WORK TASK: Lines from the beginning of the data below through the one containing "just aesthetics." are to be printed exactly as they appear.

SUPPLIED DATA Block Start

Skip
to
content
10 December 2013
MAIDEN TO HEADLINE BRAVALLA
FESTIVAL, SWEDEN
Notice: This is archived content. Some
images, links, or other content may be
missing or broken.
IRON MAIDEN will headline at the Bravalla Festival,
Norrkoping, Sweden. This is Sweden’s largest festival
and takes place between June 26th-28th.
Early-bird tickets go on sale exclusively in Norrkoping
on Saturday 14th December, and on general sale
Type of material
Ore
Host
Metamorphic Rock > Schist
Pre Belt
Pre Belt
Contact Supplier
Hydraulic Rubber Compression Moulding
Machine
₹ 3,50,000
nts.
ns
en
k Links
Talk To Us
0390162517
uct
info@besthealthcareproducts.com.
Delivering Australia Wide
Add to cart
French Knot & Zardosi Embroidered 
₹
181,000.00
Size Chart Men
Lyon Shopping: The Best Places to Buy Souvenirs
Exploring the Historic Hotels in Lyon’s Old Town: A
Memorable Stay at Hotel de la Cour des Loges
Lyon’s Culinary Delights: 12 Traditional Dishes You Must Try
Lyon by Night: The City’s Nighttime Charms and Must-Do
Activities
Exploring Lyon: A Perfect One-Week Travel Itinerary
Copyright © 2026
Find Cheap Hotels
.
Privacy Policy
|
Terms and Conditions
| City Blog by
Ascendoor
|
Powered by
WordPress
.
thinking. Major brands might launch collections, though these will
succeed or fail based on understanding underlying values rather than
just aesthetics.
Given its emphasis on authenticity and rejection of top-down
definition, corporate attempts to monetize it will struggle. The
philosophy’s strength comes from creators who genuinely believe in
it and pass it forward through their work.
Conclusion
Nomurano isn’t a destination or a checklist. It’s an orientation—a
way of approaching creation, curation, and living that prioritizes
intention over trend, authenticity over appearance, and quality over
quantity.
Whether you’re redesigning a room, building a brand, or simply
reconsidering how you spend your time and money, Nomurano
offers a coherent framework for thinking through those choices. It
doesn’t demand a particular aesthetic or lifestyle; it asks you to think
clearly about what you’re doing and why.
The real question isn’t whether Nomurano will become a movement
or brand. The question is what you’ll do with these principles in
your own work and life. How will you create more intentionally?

SUPPLIED DATA Block End

SOLUTION TO THIS PROBLEM:
Skip
to
content
10 December 2013
MAIDEN TO HEADLINE BRAVALLA
FESTIVAL, SWEDEN
Notice: This is archived content. Some
images, links, or other content may be
missing or broken.
IRON MAIDEN will headline at the Bravalla Festival,
Norrkoping, Sweden. This is Sweden’s largest festival
and takes place between June 26th-28th.
Early-bird tickets go on sale exclusively in Norrkoping
on Saturday 14th December, and on general sale
Type of material
Ore
Host
Metamorphic Rock > Schist
Pre Belt
Pre Belt
Contact Supplier
Hydraulic Rubber Compression Moulding
Machine
₹ 3,50,000
nts.
ns
en
k Links
Talk To Us
0390162517
uct
info@besthealthcareproducts.com.
Delivering Australia Wide
Add to cart
French Knot & Zardosi Embroidered 
₹
181,000.00
Size Chart Men
Lyon Shopping: The Best Places to Buy Souvenirs
Exploring the Historic Hotels in Lyon’s Old Town: A
Memorable Stay at Hotel de la Cour des Loges
Lyon’s Culinary Delights: 12 Traditional Dishes You Must Try
Lyon by Night: The City’s Nighttime Charms and Must-Do
Activities
Exploring Lyon: A Perfect One-Week Travel Itinerary
Copyright © 2026
Find Cheap Hotels
.
Privacy Policy
|
Terms and Conditions
| City Blog by
Ascendoor
|
Powered by
WordPress
.
thinking. Major brands might launch collections, though these will
succeed or fail based on understanding underlying values rather than
just aesthetics.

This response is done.